With crime the population’s worst concern, the Joint Select Committee (JSC) on National Security was shocked in November to hear that only 3,998 shipping containers were inspected out of 23,000 imported into TT in January-August. However Finance Minister Colm Imbert, Customs and Excise Division line minister, said TT’s inspection ratio was 17 per cent, ahead of 3.7 per cent rate in the US and 1,5 per cent in Europe. JSC member Paul Richards gave the hearing figures indicating the police seizing 28,000 illegal guns, worth $350 million from 2017-2022.

Parliament also received a disturbing report by the Strategic Services Agency (SSA) of younger and more violent leaders taking over TT’s criminal gangs.

COALPOT TALKS

& A RESHUFFLE

On a lighter note, in Parliament Port of Spain South MP Keith Scotland raised eyebrows by voicing in his best Oxford accent his advice to citizens to employ bicycles and coalpots against the high cost of living, in his budget speech in October.

At the next House sitting, media photographers staked out the Red House expecting to see him pull up on a bicycle. When later told this by Newsday inside the chamber, Scotland seemed bemused by the attention, even amid widespread social media memes – disparaging yet humorous – including a man with Scotland’s face neck-deep in flood waters holding high a bicycle.

St Augustine MP Khadijah Ameen, days later quipped to MPs, “I wonder if that particular member left Parliament that night and went home and lit coals to heat water to make a cup of tea?”

At the sod-turning for an Oropune Commercial Centre last month, Minister in the Ministry of Housing Adrian Leonce urged residents “to seize the opportunity to become business owners and positively impact your community”, and when asked by Newsday about any message to the population against the backdrop of the crime upsurge, urged people to truly grasp their legitimate opportunities.

In a mini reshuffle of Cabinet in March, Faris Al-Rawi demitted the post of attorney general (AG) to become Minister of Rural Development and Local Government, where he quickly took national centre stage to lead the country’s fight against landslips and prolonged flooding. Reginald Armour, SC, became AG.

Finance Minister Colm Imbert, seen here charging his laptop in Parliament, has overseen seven budgets from 2015 to 2022. –

Clarence Rambharat resigned as Minister of Agriculture to be replaced by Kazim Hosein (former local government minister), aided by newly-named Minister in the Ministry of Agriculture Nigel de Freitas, who was replaced as Senate vice president by Dr Muhammad Yunus Ibrahim.

Camille Robinson-Regis became Housing Minister, switching portfolios with Pennelope Beckles who became Planning Minister.

Opposition MPs have since left the parliamentary chamber upon Armour’s contributions, claiming him unsuitable.

In June a Miami-Dade Court disqualified him from representing TT in its civil lawsuit over the Piarco Airport corruption case, the court heeding complaints by defendants that Armour had used to be their defence counsel in criminal proceedings over the Piarco matter.

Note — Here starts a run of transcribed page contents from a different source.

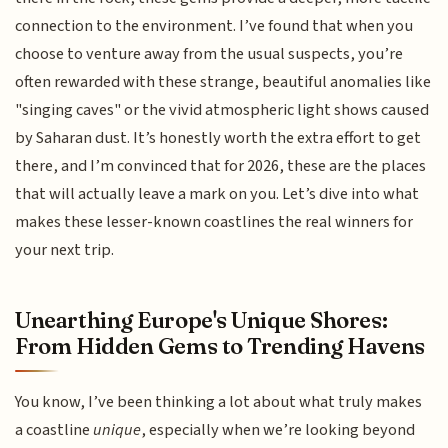
connection to the environment. I’ve found that when you
choose to venture away from the usual suspects, you’re
often rewarded with these strange, beautiful anomalies like
"singing caves" or the vivid atmospheric light shows caused
by Saharan dust. It’s honestly worth the extra effort to get
there, and I’m convinced that for 2026, these are the places
that will actually leave a mark on you. Let’s dive into what
makes these lesser-known coastlines the real winners for
your next trip.
Unearthing Europe's Unique Shores:
From Hidden Gems to Trending Havens
You know, I’ve been thinking a lot about what truly makes
a coastline
unique
, especially when we’re looking beyond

The polity was peppered by lawsuits by individuals claiming to be pursuing their legal rights.

Nunez-Tesheira took legal action as she complained about the holding of the PNM election over several days and alleged she was denied access to key election details such as voter lists.

Griffith’s lawsuit prevented Rowley laying in Parliament a report on the issuance of firearm user licences (FUL) under his tenure, amid media reports of allegations of bribery in the FUL process.

So, the past year has certainly been tumultuous one for the Government, navigating the pandemic including vaccination sceptics, running the country, and surviving the ups and downs of party politics, all against a backdrop of uncertainty of public revenues, people’s socio-economic well-being and even the weather.

Yet amid its challenges, the Government can at least compare itself favourably to the UK which in the past year has had three prime ministers – Boris Johnson, Liz Truss and now Rishi Sunak.